Work item
For each entry below, write an exact copy and leave out the images.

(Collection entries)
------------------------------------------------------------------------

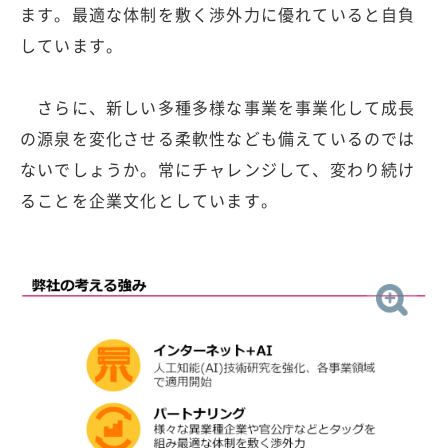
ます。最適な体制を敷く渉外力に優れていると自負
しています。
さらに、新しい多種多様な事業を事業化して成長
の源泉を変化させる柔軟性なども備えているのでは
ないでしょうか。常にチャレンジして、変わり続け
ることを企業文化としています。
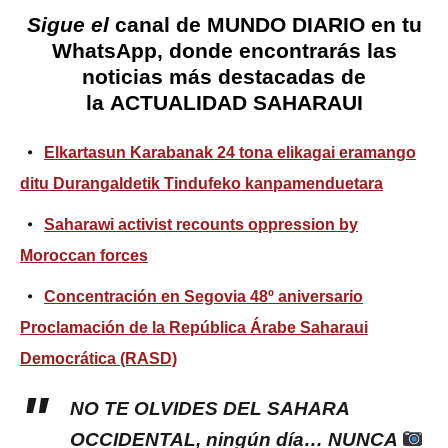
Sigue el
canal de MUNDO DIARIO en tu
WhatsApp
, donde encontrarás las
noticias más destacadas de
la
ACTUALIDAD SAHARAUI
Elkartasun Karabanak 24 tona elikagai eramango
ditu Durangaldetik Tindufeko kanpamenduetara
Saharawi activist recounts oppression by
Moroccan forces
Concentración en Segovia 48º aniversario
Proclamación de la República Árabe Saharaui
Democrática (RASD)
NO TE OLVIDES DEL SAHARA
OCCIDENTAL, ningún día… NUNCA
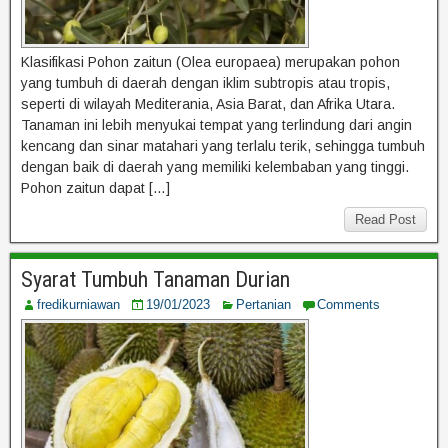
Klasifikasi Pohon zaitun (Olea europaea) merupakan pohon
yang tumbuh di daerah dengan iklim subtropis atau tropis,
seperti di wilayah Mediterania, Asia Barat, dan Afrika Utara.
Tanaman ini lebih menyukai tempat yang terlindung dari angin
kencang dan sinar matahari yang terlalu terik, sehingga tumbuh
dengan baik di daerah yang memiliki kelembaban yang tinggi.
Pohon zaitun dapat […]
Read Post
Syarat Tumbuh Tanaman Durian
fredikurniawan
19/01/2023
Pertanian
Comments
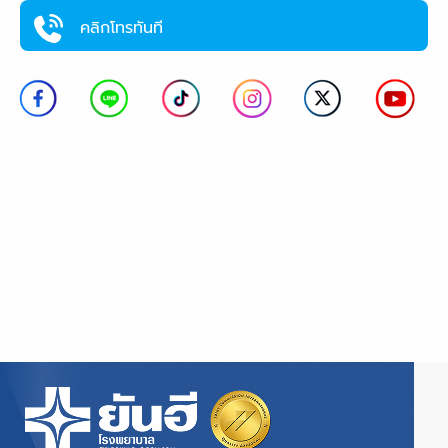
คลิกโทรทันที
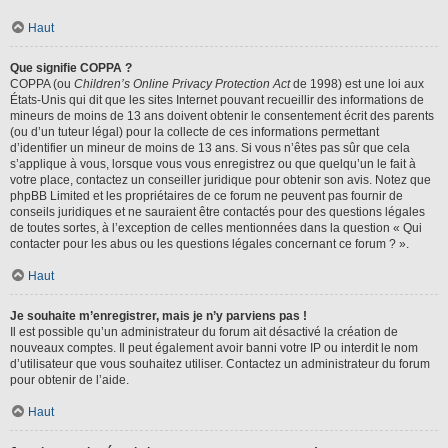
Haut
Que signifie COPPA ?
COPPA (ou
Children’s Online Privacy Protection Act
de 1998) est une loi aux
États-Unis qui dit que les sites Internet pouvant recueillir des informations de
mineurs de moins de 13 ans doivent obtenir le consentement écrit des parents
(ou d’un tuteur légal) pour la collecte de ces informations permettant
d’identifier un mineur de moins de 13 ans. Si vous n’êtes pas sûr que cela
s’applique à vous, lorsque vous vous enregistrez ou que quelqu’un le fait à
votre place, contactez un conseiller juridique pour obtenir son avis. Notez que
phpBB Limited et les propriétaires de ce forum ne peuvent pas fournir de
conseils juridiques et ne sauraient être contactés pour des questions légales
de toutes sortes, à l’exception de celles mentionnées dans la question « Qui
contacter pour les abus ou les questions légales concernant ce forum ? ».
Haut
Je souhaite m’enregistrer, mais je n’y parviens pas !
Il est possible qu’un administrateur du forum ait désactivé la création de
nouveaux comptes. Il peut également avoir banni votre IP ou interdit le nom
d’utilisateur que vous souhaitez utiliser. Contactez un administrateur du forum
pour obtenir de l’aide.
Haut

------------------------------------------------------------------------

Output of the task
ます。最適な体制を敷く渉外力に優れていると自負
しています。
さらに、新しい多種多様な事業を事業化して成長
の源泉を変化させる柔軟性なども備えているのでは
ないでしょうか。常にチャレンジして、変わり続け
ることを企業文化としています。
Sigue el
canal de MUNDO DIARIO en tu
WhatsApp
, donde encontrarás las
noticias más destacadas de
la
ACTUALIDAD SAHARAUI
Elkartasun Karabanak 24 tona elikagai eramango
ditu Durangaldetik Tindufeko kanpamenduetara
Saharawi activist recounts oppression by
Moroccan forces
Concentración en Segovia 48º aniversario
Proclamación de la República Árabe Saharaui
Democrática (RASD)
NO TE OLVIDES DEL SAHARA
OCCIDENTAL, ningún día… NUNCA
Klasifikasi Pohon zaitun (Olea europaea) merupakan pohon
yang tumbuh di daerah dengan iklim subtropis atau tropis,
seperti di wilayah Mediterania, Asia Barat, dan Afrika Utara.
Tanaman ini lebih menyukai tempat yang terlindung dari angin
kencang dan sinar matahari yang terlalu terik, sehingga tumbuh
dengan baik di daerah yang memiliki kelembaban yang tinggi.
Pohon zaitun dapat […]
Read Post
Syarat Tumbuh Tanaman Durian
fredikurniawan
19/01/2023
Pertanian
Comments
คลิกโทรทันที
Haut
Que signifie COPPA ?
COPPA (ou
Children’s Online Privacy Protection Act
de 1998) est une loi aux
États-Unis qui dit que les sites Internet pouvant recueillir des informations de
mineurs de moins de 13 ans doivent obtenir le consentement écrit des parents
(ou d’un tuteur légal) pour la collecte de ces informations permettant
d’identifier un mineur de moins de 13 ans. Si vous n’êtes pas sûr que cela
s’applique à vous, lorsque vous vous enregistrez ou que quelqu’un le fait à
votre place, contactez un conseiller juridique pour obtenir son avis. Notez que
phpBB Limited et les propriétaires de ce forum ne peuvent pas fournir de
conseils juridiques et ne sauraient être contactés pour des questions légales
de toutes sortes, à l’exception de celles mentionnées dans la question « Qui
contacter pour les abus ou les questions légales concernant ce forum ? ».
Haut
Je souhaite m’enregistrer, mais je n’y parviens pas !
Il est possible qu’un administrateur du forum ait désactivé la création de
nouveaux comptes. Il peut également avoir banni votre IP ou interdit le nom
d’utilisateur que vous souhaitez utiliser. Contactez un administrateur du forum
pour obtenir de l’aide.
Haut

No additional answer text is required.